The novel’s protagonist is Frankie, in her mid-20s. She has escaped from life in Dublin’s bedsits and box rooms in shared houses to the sprawling bungalow of her recently-dead grandmother in the countryside , under the shadow of a wind turbine. She studied Fine Art, and worked in a gallery, until she just had to run away. She knows her mental health is disintegrating, and this novel, told in her voice and seen through her eyes, charts her struggle to hold on.
The narrative moves on through encounters with natural creatures, focusing on the natural world and the starkness of life and death in it. These creatures are dead (warning to Jackie – not one for Wussy Foxes, this novel). Frankie attempts to put structure to her existence with the creation of a work of art. Her camera is her tool, always with her. She takes a photograph of each wild creature she encounters; she makes rules – the creature must have dies of external causes, she must encounter it, not contribute to its death. The landscape is not a beautiful picture, like a Joe Cornish calendar: it is a place of precarious life and certain death. Throughout, Frankie internally chronicles her striving to regain mental equilibrium, the conscious effort she has to make to remember to shop and cook and eat, her struggles with domesticity. Her ancient car and her grandmother’s old bike connect her to the world of shops and doctors and hospitals, and her mother and sister keep a distant, loving eye on her, appearing once in a while. There is courage and resilience here, wisdom too, on both sides of a family disruption.
As she consciously wills herself to go through the motions of living, Frankie tests herself on her recollection (which is encyclopaedic) of modern art, particularly conceptual art. If the reader is puzzled by or even contemptuous of conceptual art, this novel makes the most fantastic case for it I have yet encountered – This is the best of conceptual art: she says at one point by means of nominal material, vast feeling is evoked. She constantly brings to mind in a lapidary phrase the artist and the work evoked by what she has encountered or experienced; A Line Made By Walking is one of them. We are ‘seeing’ these works through Frankie’s eyes. At the end of the book there is a catalogue of the artists and their works that Frankie has called to mind, and Sara Baume the author encourages her readers to discover and respond to them for themselves. I am thoroughly encouraged.

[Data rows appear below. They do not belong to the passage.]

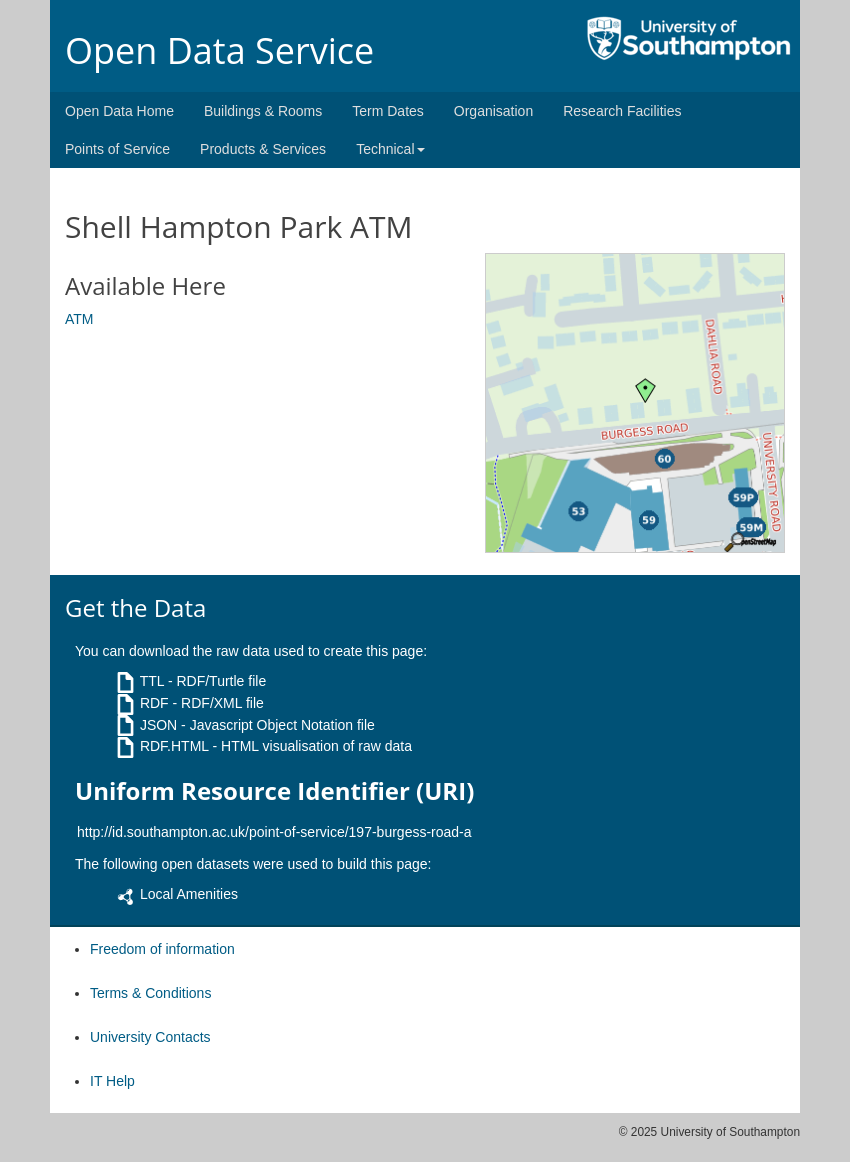 The width and height of the screenshot is (850, 1162). Describe the element at coordinates (274, 791) in the screenshot. I see `Uniform Resource Identifier (URI)` at that location.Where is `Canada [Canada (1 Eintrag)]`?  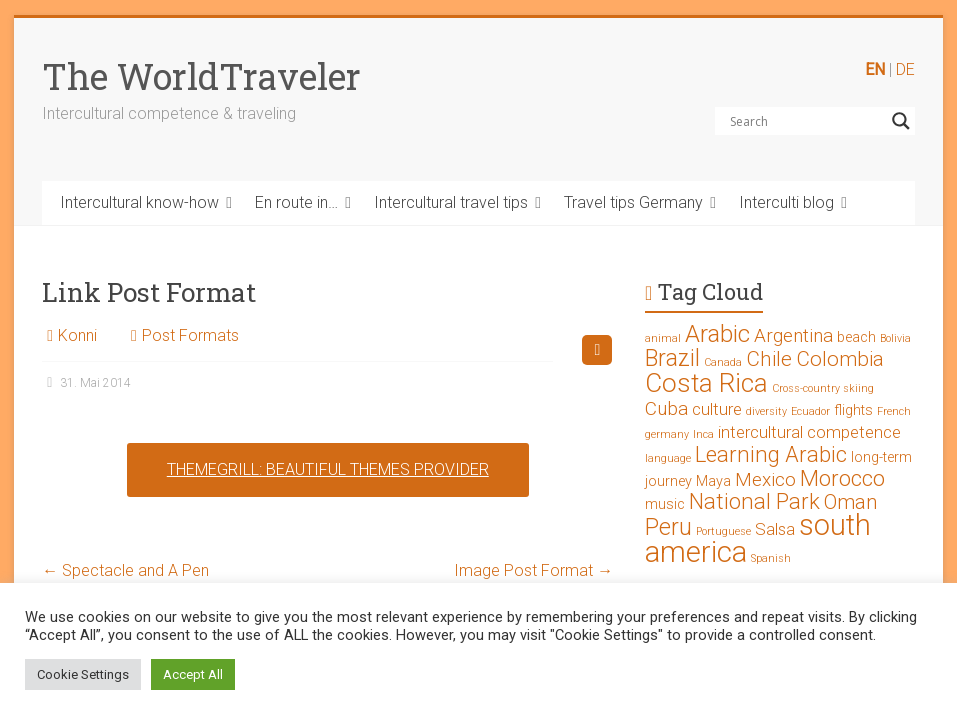 Canada [Canada (1 Eintrag)] is located at coordinates (723, 362).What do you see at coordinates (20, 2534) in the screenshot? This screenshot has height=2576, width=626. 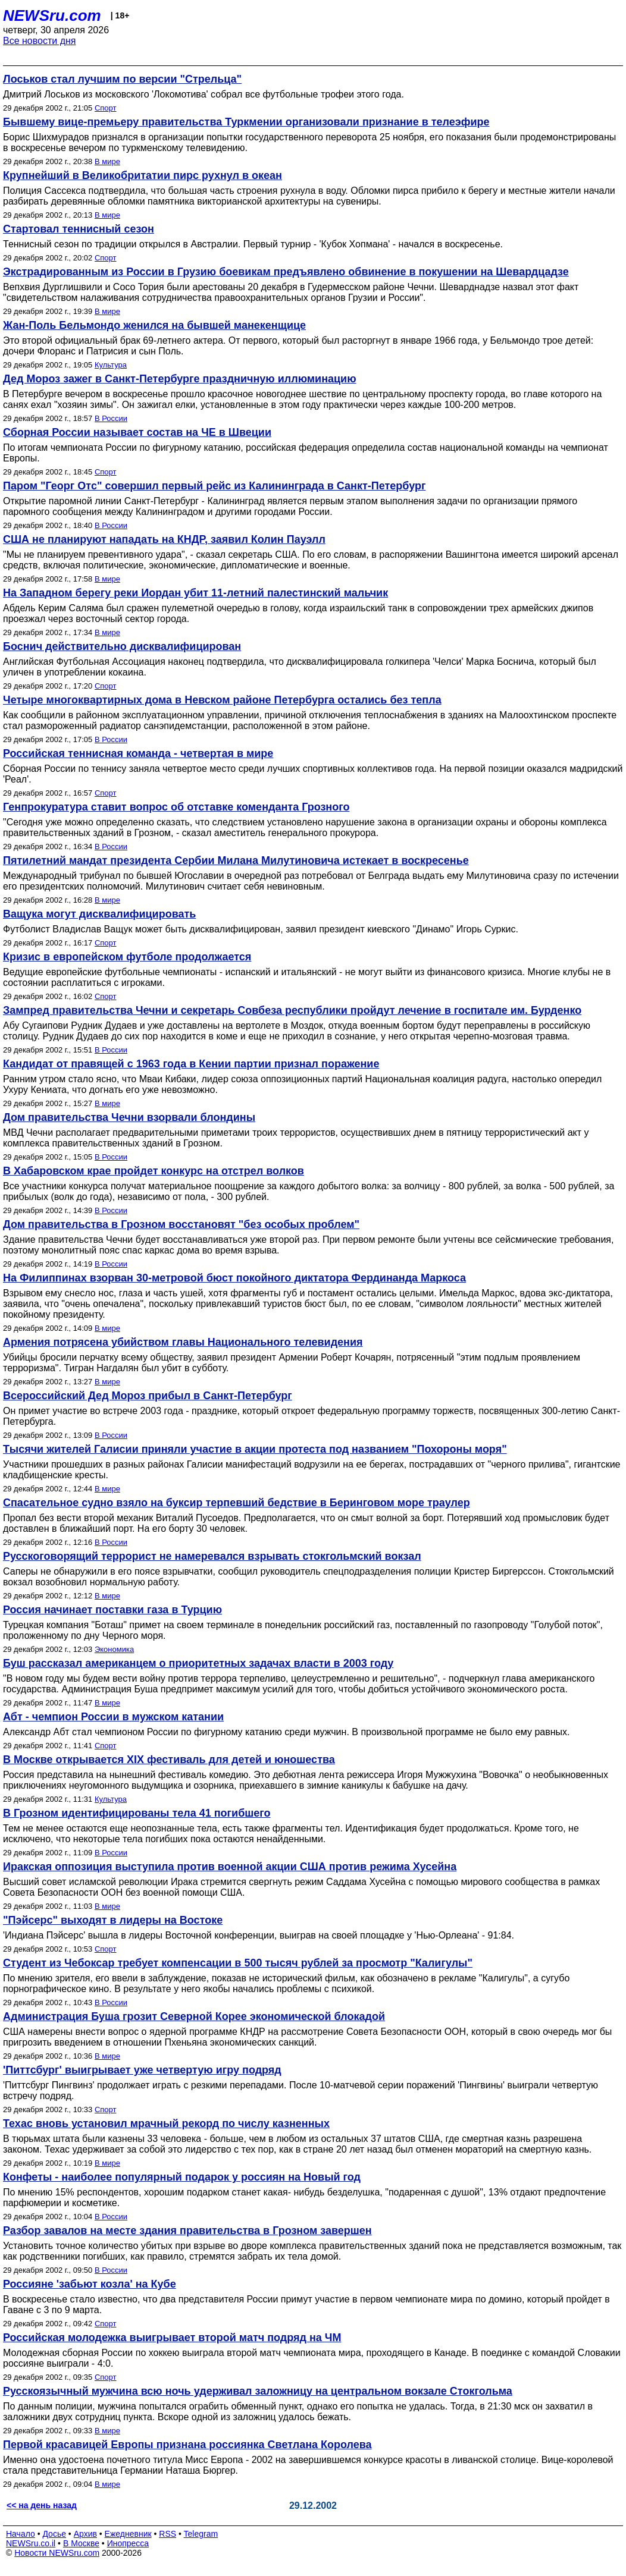 I see `Начало` at bounding box center [20, 2534].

Despite the fact that Frankie is going through the anguish of mental breakdown, with associated paranoia and challenge to self-care, she is one of the most alive characters I have ever encountered in a novel. All her senses are engaged, her artist’s powers of conveying with her inner voice what she sees and senses are overwhelming. Sara Baume’s own power of conveying this on the page means that this novel, even while it describes death in nature in graphic terms, is exuberantly alive; the language of the novel, exclusively Frankie’s own voice, has unique energy and beauty. We are left uncertain of what is in store for Frankie, but this reader values her insights, finds her intensely, irritatingly loveable, and deeply cares that there is a world somewhere in which she can live.